In BWR-4/5 plants, as it can be supplemented using the CST (condensate storage tank) as water source, the RCIC etc. has a feed water capacity of about 8 hours. This is calculated using the CST's minimum capacity, and generally in normal operation a larger capacity is available.
d) RCIC room temperature (or HPCI room temperature)
In BWR 4-5 plants, an analysis with a model considering the heat released by the pump and the pipes and the walls' and floors' calorific capacity, resulted in a soft rise of the RCIC (or HPCI) room temperature after the shut down of the ventilation and air conditioning system, and the environment temperature of 100°C used in hardware design is reached after 8 hours.
However, in BWR-3 plants, as they are equipped with an IC, room temperature rise is not a restriction factor.
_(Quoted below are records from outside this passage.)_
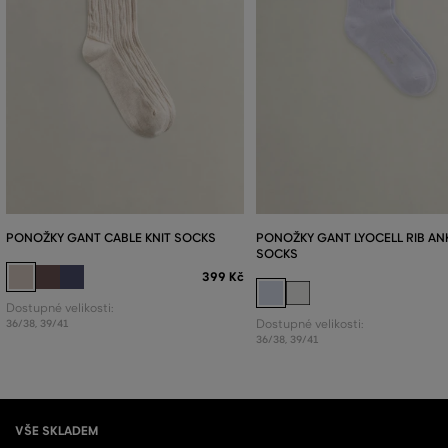
PONOŽKY GANT CABLE KNIT SOCKS
PONOŽKY GANT LYOCELL RIB AN
SOCKS
399 Kč
Dostupné velikosti:
36/38
,
39/41
Dostupné velikosti:
36/38
,
39/41
VŠE SKLADEM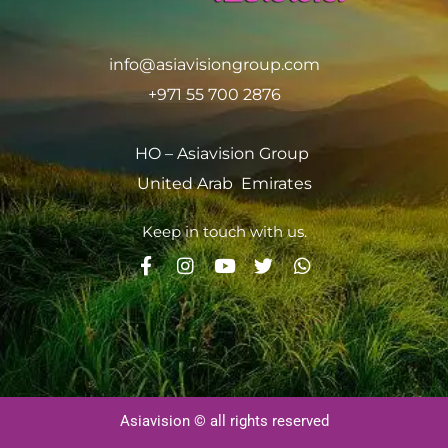
info@asiavisiongroup.com
+971 55 700 2876
HO – Asiavision Group
United Arab Emirates
Keep in touch with us.
Asiavision © all rights reserved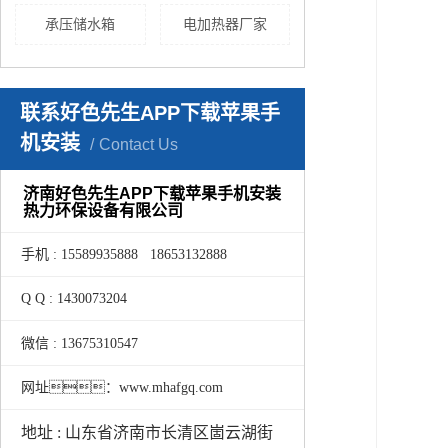
承压储水箱
电加热器厂家
联系好色先生APP下载苹果手
机安装
Contact Us
济南好色先生APP下载苹果手机安装
热力环保设备有限公司
手机 : 15589935888 18653132888
Q Q : 1430073204
微信 : 13675310547
网址：www.mhafgq.com
地址 : 山东省济南市长清区崮云湖街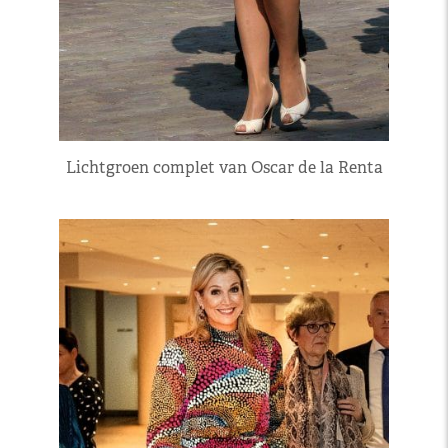
Lichtgroen complet van Oscar de la Renta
e) Central control room temperature
In BWR-3/4/5 plants, an analysis with a model considering the vital power source, the DC power supply, etc, as thermal loads, and the panels' main bodies', the walls' and the floors' calorific capacity resulted in a soft rise of the central control room temperature after the shut down of the ventilation and air conditioning system, and the environmental condition maximum temperature of control panels of 40 °C is reached after 8 hours (however it is reached after 10 hours in BWR-3 plants).
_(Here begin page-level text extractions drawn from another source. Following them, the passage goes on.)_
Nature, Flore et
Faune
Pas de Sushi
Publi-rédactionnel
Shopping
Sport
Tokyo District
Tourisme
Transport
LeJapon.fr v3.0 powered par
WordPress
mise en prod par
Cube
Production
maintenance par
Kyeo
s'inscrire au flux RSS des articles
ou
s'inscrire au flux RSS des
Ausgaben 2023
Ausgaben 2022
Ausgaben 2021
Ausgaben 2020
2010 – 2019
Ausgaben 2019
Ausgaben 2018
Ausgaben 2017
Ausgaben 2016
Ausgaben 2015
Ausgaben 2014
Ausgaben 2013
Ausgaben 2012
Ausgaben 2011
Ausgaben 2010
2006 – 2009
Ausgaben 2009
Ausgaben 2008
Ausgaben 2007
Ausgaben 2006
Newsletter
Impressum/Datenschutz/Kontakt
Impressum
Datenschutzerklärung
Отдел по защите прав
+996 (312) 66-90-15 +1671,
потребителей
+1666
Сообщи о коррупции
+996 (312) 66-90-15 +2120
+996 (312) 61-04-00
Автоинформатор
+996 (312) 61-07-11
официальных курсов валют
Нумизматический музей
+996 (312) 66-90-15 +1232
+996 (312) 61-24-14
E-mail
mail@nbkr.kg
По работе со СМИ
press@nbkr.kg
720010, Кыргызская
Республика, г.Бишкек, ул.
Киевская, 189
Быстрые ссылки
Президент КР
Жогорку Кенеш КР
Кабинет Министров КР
ii) Maintaining containment soundness
a) Drywell atmosphere temperature
An analysis with a model considering the heat from the reactor pressure vessel, the heat released by the drywell walls, the heat absorbed by construction materials and frame resulted in the drywell atmosphere temperature remaining lower than design temperature after an 8 hour long SBO.
b) Suppression pool temperature
It takes 8 hours or more for the suppression chamber's design temperature (Mark-I: 138°C, Mark-II: 104°C) to be reached by the suppression pool water temperature.
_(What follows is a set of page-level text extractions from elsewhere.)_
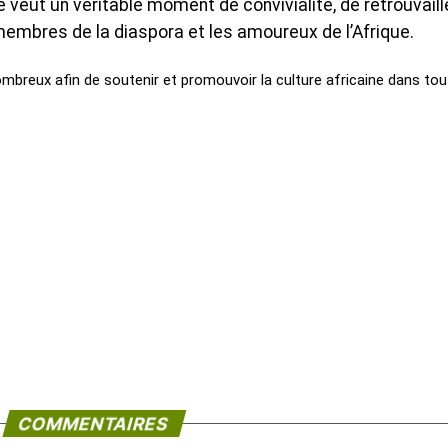
 veut un véritable moment de convivialité, de retrouvail
 membres de la diaspora et les amoureux de l’Afrique.
 nombreux afin de soutenir et promouvoir la culture africaine dans to
COMMENTAIRES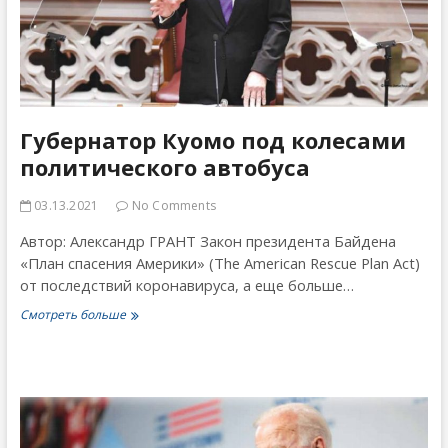
Губернатор Куомо под колесами
политического автобуса
03.13.2021
No Comments
Автор: Александр ГРАНТ Закон президента Байдена
«План спасения Америки» (The American Rescue Plan Act)
от последствий коронавируса, а еще больше…
Губернатор
Смотреть больше
Куомо
под
колесами
политического
автобуса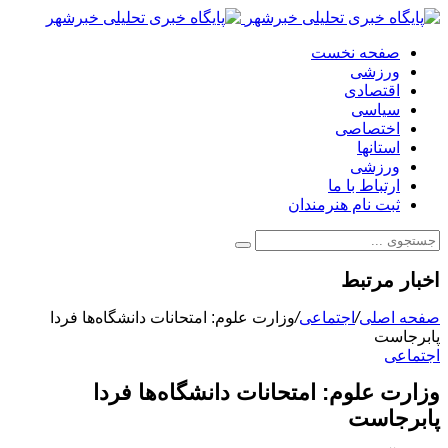
صفحه نخست
ورزشی
اقتصادی
سیاسی
اختصاصی
استانها
ورزشی
ارتباط با ما
ثبت نام هنرمندان
اخبار مرتبط
صفحه اصلی
/
اجتماعی
/
وزارت علوم: امتحانات دانشگاه‌ها فردا
پابرجاست
اجتماعی
وزارت علوم: امتحانات دانشگاه‌ها فردا
پابرجاست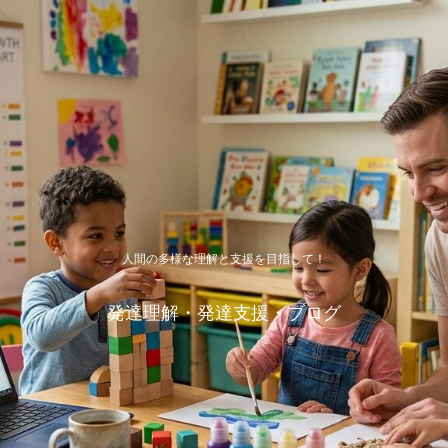
人間の多様な理解と支援を目指して！
発達理解・発達支援・ブログ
However, in BWR-3 plants, as the IC is operated, the reactor pressure declines, and there is no causal factor for the suppression pool temperature to rise. While the design temperature of the IC shell, which is the IC's water source, is 121°C, the water in the IC shell takes the heat from the steam in the tubes and boils, then the evaporated steam is released into the atmosphere via the vent pipe, so as long as water is present, the design temperature is not exceeded. The IC has sufficient water source capacity to operate for about 10 hours.